START RECORDS

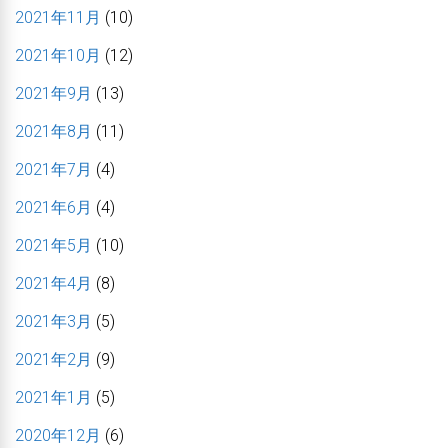
2021年11月
(10)
2021年10月
(12)
2021年9月
(13)
2021年8月
(11)
2021年7月
(4)
2021年6月
(4)
2021年5月
(10)
2021年4月
(8)
2021年3月
(5)
2021年2月
(9)
2021年1月
(5)
2020年12月
(6)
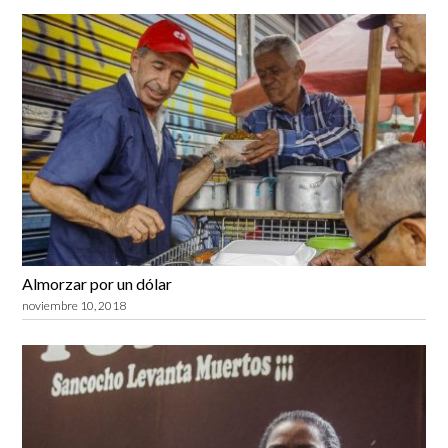
Almorzar por un dólar
noviembre 10, 2018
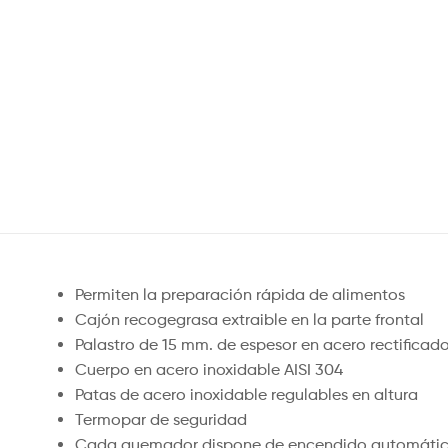
Permiten la preparación rápida de alimentos
Cajón recogegrasa extraible en la parte frontal
Palastro de 15 mm. de espesor en acero rectificad
Cuerpo en acero inoxidable AISI 304
Patas de acero inoxidable regulables en altura
Termopar de seguridad
Cada quemador dispone de encendido automáti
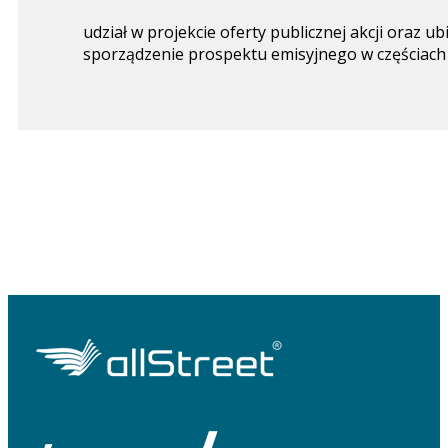
udział w projekcie oferty publicznej akcji oraz
sporządzenie prospektu emisyjnego w częściach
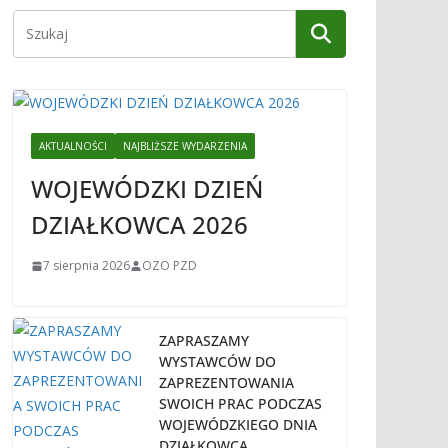
AKTUALNOŚCI
NAJBLIŻSZE WYDARZENIA
WOJEWÓDZKI DZIEŃ
DZIAŁKOWCA 2026
7 sierpnia 2026
OZO PZD
ZAPRASZAMY
WYSTAWCÓW DO
ZAPREZENTOWANIA
SWOICH PRAC PODCZAS
WOJEWÓDZKIEGO DNIA
DZIAŁKOWCA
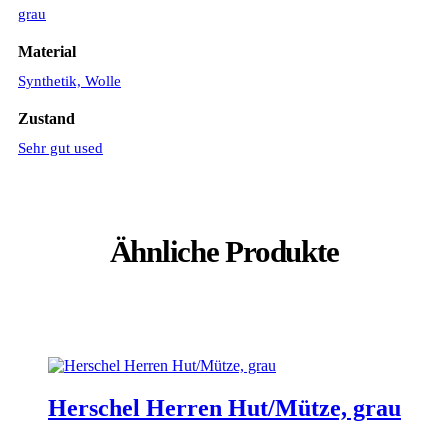
grau
Material
Synthetik, Wolle
Zustand
Sehr gut used
Ähnliche Produkte
Herschel Herren Hut/Mütze, grau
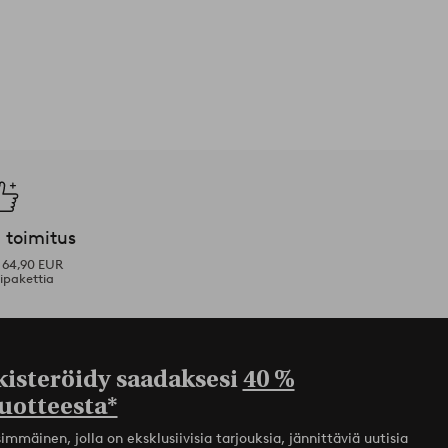
 toimitus
i 64,90 EUR
ipakettia
kisteröidy saadaksesi
40 %
uotteesta*
mmäinen, jolla on eksklusiivisia tarjouksia, jännittäviä uutisia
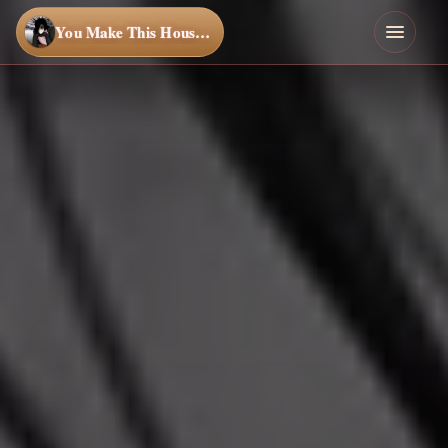
You Make This House a Home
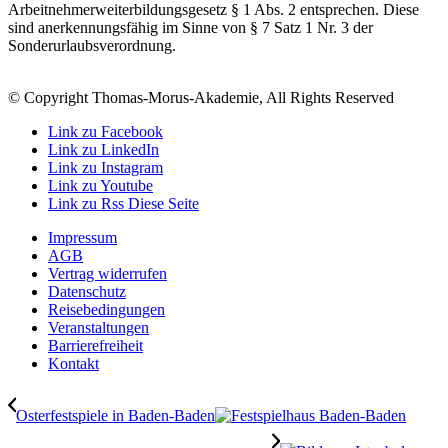
Arbeitnehmerweiterbildungsgesetz § 1 Abs. 2 entsprechen. Diese
sind anerkennungsfähig im Sinne von § 7 Satz 1 Nr. 3 der
Sonderurlaubsverordnung.
© Copyright Thomas-Morus-Akademie, All Rights Reserved
Link zu Facebook
Link zu LinkedIn
Link zu Instagram
Link zu Youtube
Link zu Rss Diese Seite
Impressum
AGB
Vertrag widerrufen
Datenschutz
Reisebedingungen
Veranstaltungen
Barrierefreiheit
Kontakt
Osterfestspiele in Baden-Baden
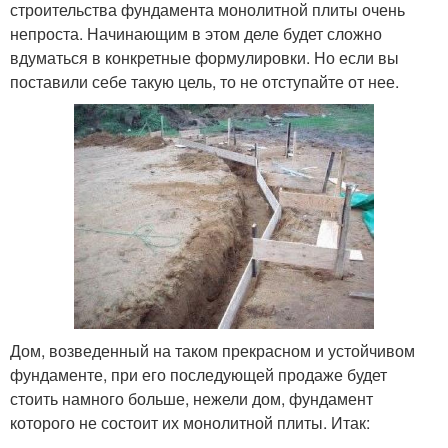
строительства фундамента монолитной плиты очень
непроста. Начинающим в этом деле будет сложно
вдуматься в конкретные формулировки. Но если вы
поставили себе такую цель, то не отступайте от нее.
Дом, возведенный на таком прекрасном и устойчивом
фундаменте, при его последующей продаже будет
стоить намного больше, нежели дом, фундамент
которого не состоит их монолитной плиты. Итак:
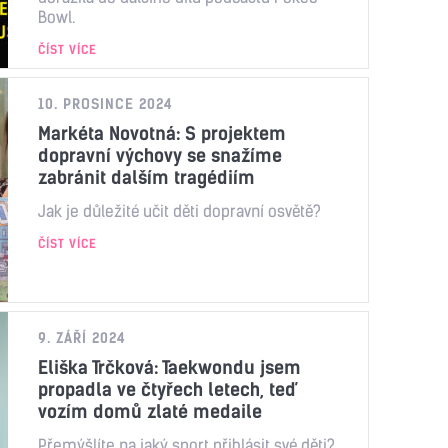
Bowl.
ČÍST VÍCE
10. PROSINCE 2024
Markéta Novotná: S projektem
dopravní výchovy se snažíme
zabránit dalším tragédiím
Jak je důležité učit děti dopravní osvětě?
ČÍST VÍCE
9. ZÁŘÍ 2024
Eliška Trčková: Taekwondu jsem
propadla ve čtyřech letech, teď
vozím domů zlaté medaile
Přemýšlíte na jaký sport přihlásit své děti?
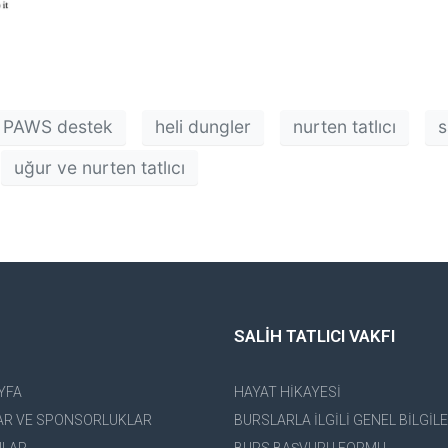
 PAWS destek
heli dungler
nurten tatlıcı
s
uğur ve nurten tatlıcı
SALİH TATLICI VAKFI
YFA
HAYAT HİKAYESİ
AR VE SPONSORLUKLAR
BURSLARLA İLGİLİ GENEL BİLGİL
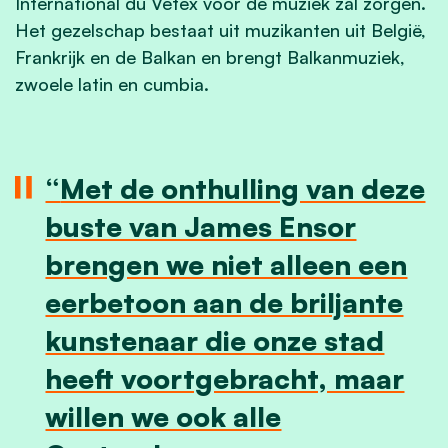
International du Vetex voor de muziek zal zorgen.
Het gezelschap bestaat uit muzikanten uit België,
Frankrijk en de Balkan en brengt Balkanmuziek,
zwoele latin en cumbia.
Met de onthulling van deze
buste van James Ensor
brengen we niet alleen een
eerbetoon aan de briljante
kunstenaar die onze stad
heeft voortgebracht, maar
willen we ook alle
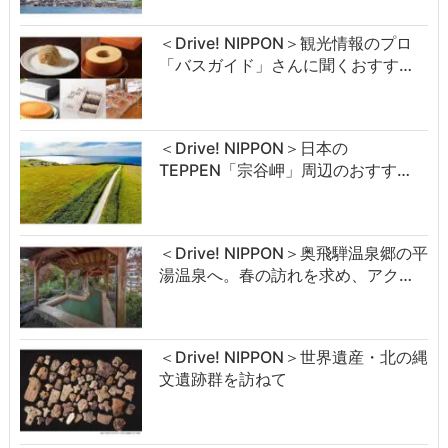
＜Drive! NIPPON＞観光情報のプロ
「バスガイド」さんに聞くおすす…
＜Drive! NIPPON＞日本の
TEPPEN「宗谷岬」周辺のおすす…
＜Drive! NIPPON＞奥飛騨温泉郷の平
湯温泉へ。春の訪れを求め、アク…
＜Drive! NIPPON＞世界遺産・北の縄
文遺跡群を訪ねて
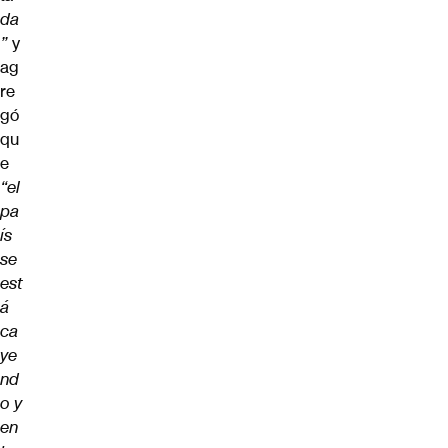
da
”
y
ag
re
gó
qu
e
“el
pa
ís
se
est
á
ca
ye
nd
o y
en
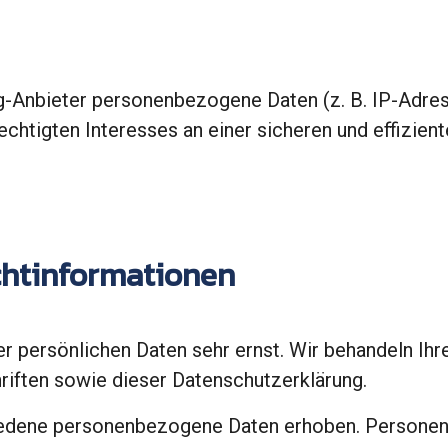
Anbieter personenbezogene Daten (z. B. IP-Adresse
echtigten Interesses an einer sicheren und effizien
ichtinformationen
er persönlichen Daten sehr ernst. Wir behandeln Ih
iften sowie dieser Datenschutzerklärung.
edene personenbezogene Daten erhoben. Personenb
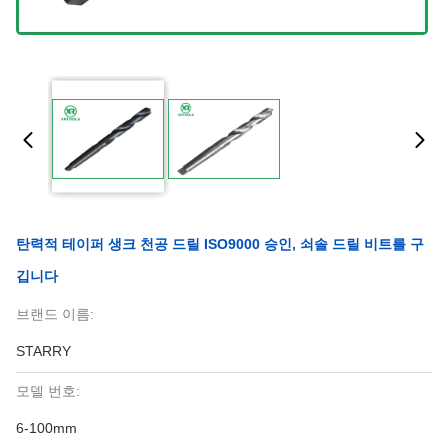
탄력적 테이퍼 생크 천공 드릴 ISO9000 승인, 쇠솔 드릴 비트를 구
깁니다
브랜드 이름:
STARRY
모델 번호:
6-100mm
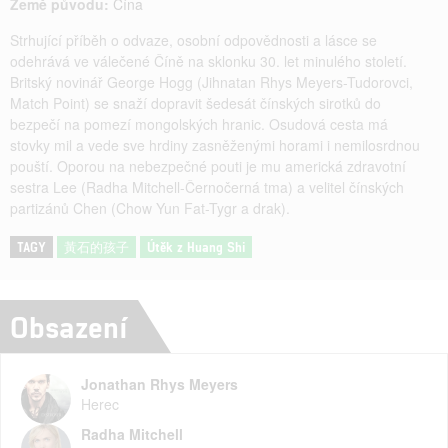
Země původu:
Čína
Strhující příběh o odvaze, osobní odpovědnosti a lásce se
odehrává ve válečené Číně na sklonku 30. let minulého století.
Britský novinář George Hogg (Jihnatan Rhys Meyers-Tudorovci,
Match Point) se snaží dopravit šedesát čínských sirotků do
bezpečí na pomezí mongolských hranic. Osudová cesta má
stovky mil a vede sve hrdiny zasněženými horami i nemilosrdnou
pouští. Oporou na nebezpečné pouti je mu americká zdravotní
sestra Lee (Radha Mitchell-Černočerná tma) a velitel čínských
partizánů Chen (Chow Yun Fat-Tygr a drak).
TAGY
黃石的孩子
Útěk z Huang Shi
Obsazení
Jonathan Rhys Meyers
Herec
Radha Mitchell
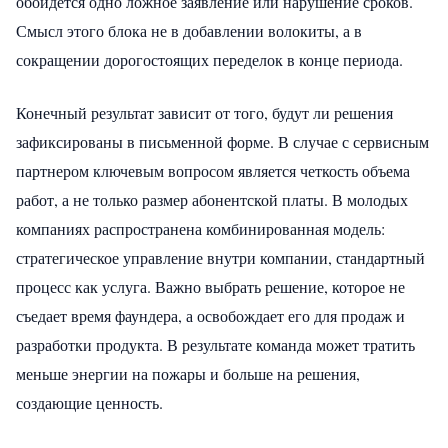
обойдется одно ложное заявление или нарушение сроков.
Смысл этого блока не в добавлении волокиты, а в
сокращении дорогостоящих переделок в конце периода.
Конечный результат зависит от того, будут ли решения
зафиксированы в письменной форме. В случае с сервисным
партнером ключевым вопросом является четкость объема
работ, а не только размер абонентской платы. В молодых
компаниях распространена комбинированная модель:
стратегическое управление внутри компании, стандартный
процесс как услуга. Важно выбрать решение, которое не
съедает время фаундера, а освобождает его для продаж и
разработки продукта. В результате команда может тратить
меньше энергии на пожары и больше на решения,
создающие ценность.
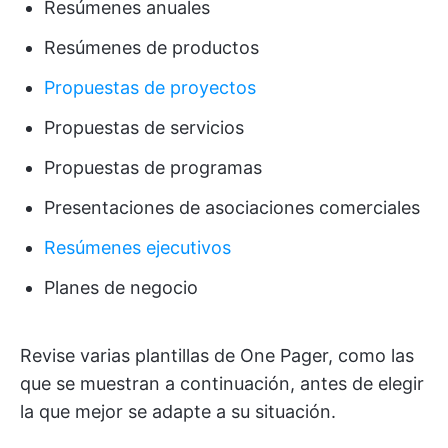
Resúmenes anuales
Resúmenes de productos
Propuestas de proyectos
Propuestas de servicios
Propuestas de programas
Presentaciones de asociaciones comerciales
Resúmenes ejecutivos
Planes de negocio
Revise varias plantillas de One Pager, como las
que se muestran a continuación, antes de elegir
la que mejor se adapte a su situación.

END RECORDS

Please repeat, with no pictures, each line from the start of the records above through the line with "Vertrag widerrufen", inclusive, and only those.

**REPLY**
2021年11月
(10)
2021年10月
(12)
2021年9月
(13)
2021年8月
(11)
2021年7月
(4)
2021年6月
(4)
2021年5月
(10)
2021年4月
(8)
2021年3月
(5)
2021年2月
(9)
2021年1月
(5)
2020年12月
(6)
Almorzar por un dólar
noviembre 10, 2018
Permiten la preparación rápida de alimentos
Cajón recogegrasa extraible en la parte frontal
Palastro de 15 mm. de espesor en acero rectificad
Cuerpo en acero inoxidable AISI 304
Patas de acero inoxidable regulables en altura
Termopar de seguridad
Cada quemador dispone de encendido automáti
udział w projekcie oferty publicznej akcji oraz
sporządzenie prospektu emisyjnego w częściach
AKTUALNOŚCI
NAJBLIŻSZE WYDARZENIA
WOJEWÓDZKI DZIEŃ
DZIAŁKOWCA 2026
7 sierpnia 2026
OZO PZD
ZAPRASZAMY
WYSTAWCÓW DO
ZAPREZENTOWANIA
SWOICH PRAC PODCZAS
WOJEWÓDZKIEGO DNIA
DZIAŁKOWCA
grau
Material
Synthetik, Wolle
Zustand
Sehr gut used
Ähnliche Produkte
Herschel Herren Hut/Mütze, grau
 toimitus
i 64,90 EUR
ipakettia
kisteröidy saadaksesi
40 %
uotteesta*
mmäinen, jolla on eksklusiivisia tarjouksia, jännittäviä uutisia
You Make This House a Home
Arbeitnehmerweiterbildungsgesetz § 1 Abs. 2 entsprechen. Diese
sind anerkennungsfähig im Sinne von § 7 Satz 1 Nr. 3 der
Sonderurlaubsverordnung.
© Copyright Thomas-Morus-Akademie, All Rights Reserved
Link zu Facebook
Link zu LinkedIn
Link zu Instagram
Link zu Youtube
Link zu Rss Diese Seite
Impressum
AGB
Vertrag widerrufen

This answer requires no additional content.